Way back in April 2016, I wrote:
Many non-scientists have a great interest in heritability, but lack the science education and/or cognitive ability to understand modern techniques like Genome-wide Complex Trait Analysis (GCTA), so this post is a quick attempt to explain it. Full Disclosure: I have virtually no formal science training beyond high school but this is just an oversimplified explanation.
GCTA gives a measure of the squared correlation between additive genotype and phenotype. The reason it’s so confusing is that you can’t directly correlate a phenotype with a genotype if you haven’t found the genes that code for that phenotype, and thus you can’t determine if someone is genetically high on a given trait.
So for example, you can’t determine if someone’s genetic IQ matches their actual IQ, if you don’t know if they have the genes for IQ. Since a correlation, by definition, is how close the rank order of two variables (i.e. genetic IQ and actual IQ) agree, it can’t be directly calculated if one of said variables (i.e. genetic IQ) can’t be ranked. It would be like trying to calculate the correlation between height and weight, but all the weights were reported in a language you didn’t speak.
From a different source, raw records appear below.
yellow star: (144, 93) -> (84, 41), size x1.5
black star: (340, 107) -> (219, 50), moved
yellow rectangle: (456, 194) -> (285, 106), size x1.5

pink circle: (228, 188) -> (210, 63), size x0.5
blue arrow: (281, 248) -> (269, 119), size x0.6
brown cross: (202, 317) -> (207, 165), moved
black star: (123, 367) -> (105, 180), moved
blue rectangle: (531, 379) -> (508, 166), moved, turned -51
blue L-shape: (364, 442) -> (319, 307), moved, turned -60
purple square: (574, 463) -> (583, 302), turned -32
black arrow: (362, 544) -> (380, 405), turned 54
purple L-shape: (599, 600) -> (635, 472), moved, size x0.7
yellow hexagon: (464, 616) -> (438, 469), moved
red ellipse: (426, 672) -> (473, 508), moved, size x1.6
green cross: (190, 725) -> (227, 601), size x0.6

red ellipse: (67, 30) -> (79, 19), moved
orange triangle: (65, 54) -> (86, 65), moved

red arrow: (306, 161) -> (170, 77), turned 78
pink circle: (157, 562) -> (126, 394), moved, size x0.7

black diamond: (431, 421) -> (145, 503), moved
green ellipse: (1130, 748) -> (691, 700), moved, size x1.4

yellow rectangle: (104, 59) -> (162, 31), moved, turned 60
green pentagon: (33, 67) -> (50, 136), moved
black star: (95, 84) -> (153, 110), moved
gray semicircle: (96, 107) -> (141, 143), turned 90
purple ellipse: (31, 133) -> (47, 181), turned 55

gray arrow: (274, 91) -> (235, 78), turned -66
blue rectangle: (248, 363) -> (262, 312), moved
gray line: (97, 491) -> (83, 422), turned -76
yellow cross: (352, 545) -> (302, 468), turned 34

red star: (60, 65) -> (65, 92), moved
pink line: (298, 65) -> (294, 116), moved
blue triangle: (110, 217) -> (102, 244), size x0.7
To sidestep this problem, GCTA was invented by a scientist of East Asian heritage. In GCTA, instead of ranking everyone in your sample from highest to lowest on each trait, you simply randomly assign people to pairs, and for each pair, calculate the genetic distance and the phenotype distance. So for example, if the people who differ by 100 single nucleotide polymorphisms (SNPs), on average, differ by one standard deviation in IQ, and if people who differ by one standard deviation in IQ differ, on average, by 39 SNPs, then perhaps it can be inferred that (in this sample) the correlation between genetic IQ and actual IQ is whatever number when squared and multiplied by 100, equals 39.
That number is 0.62
This is because in a bivariate normal distribution, the slope of the standardized regression line equals the correlation between two variables, so if a genetic difference of 100 SNPs regresses to a one standard deviation difference in IQ, then one standard deviation must be only 62% as extreme as 100 SNPs and if a one standard deviation difference in IQ regresses to a 39 SNP difference, then 39 must be only 62% as extreme as one standard deviation.
Once we have the correlation of say 0.62 between additive genotype and phenotype , we square it to get the amount of variation explained which in this example would be 0.38 (the real number is probably much higher, and even higher still for broad-sense heritability).
Of course what very few people realize is that heritability is technically NOT the percentage of the phenotypic variation explained by genes, it’s the percentage explained by genes when environment is held constant or allowed to vary randomly.
Recently commenter Trumpocalypse (aka Mugabe), also commented on GCTA:
if it could be shown that the joint distribution, f, of some measure of genetic distance between individuals, d, and phenotypic difference, p, has a linear conditional mean (that is, f(d|p) is a straight line), then it would be possible to avoid all the problems of twin studies and the shared womb of twins…
the conditional mean could simply be extrapolated to d = 0. and from the mean difference, p, at d = 0, the heritability could be calculated easily.
furthermore the perfect-ness of the measure of genetic distance would be irrelevant. the joint probability density function would “include” this error. so with a large enough sample the extrapolation would have very little error.
this is essentially what GCTA is.
but whether the joint distribution is bivariate normal or some other distribution with linear conditional mean…i don’t know.
Here is some genetic distance data on nine major human populations:
According to Richard Lynn’s controversial meta-analysis of these nine genetic clusters, Africans average IQ 67, Non-European Caucasoids average 84, European Caucasoids average 99, Northeast Asians average 105, Arctic Northeast Asians average 91, Amerindians average 86, Southeast Asians average 87, Pacific Islanders average 85, and New Guineans and Australians average 62.
Although this is group data, not individual data, it would be interesting to compare group genetic distance to group IQ difference. If for example, I knew both the average IQ difference between two random humans from anywhere in the World, and if I also knew the Fst distance between two random individuals from anywhere in the World, I think I could probably use my crude understanding of GCTA, to estimate the IQ phenotype-genotype individual level correlation of the entire human species from Sforza’s and Lynn’s group level data. Squaring this correlation might be a good proxy for IQ’s Worldwide heritability.
On the other hand, the fact that Sforza intentionally tried to use non-selected genes to calculate genetic distance (since these mutate at a regular rate creating a reliable molecular clock for splitting off dates) might make the exercise pointless.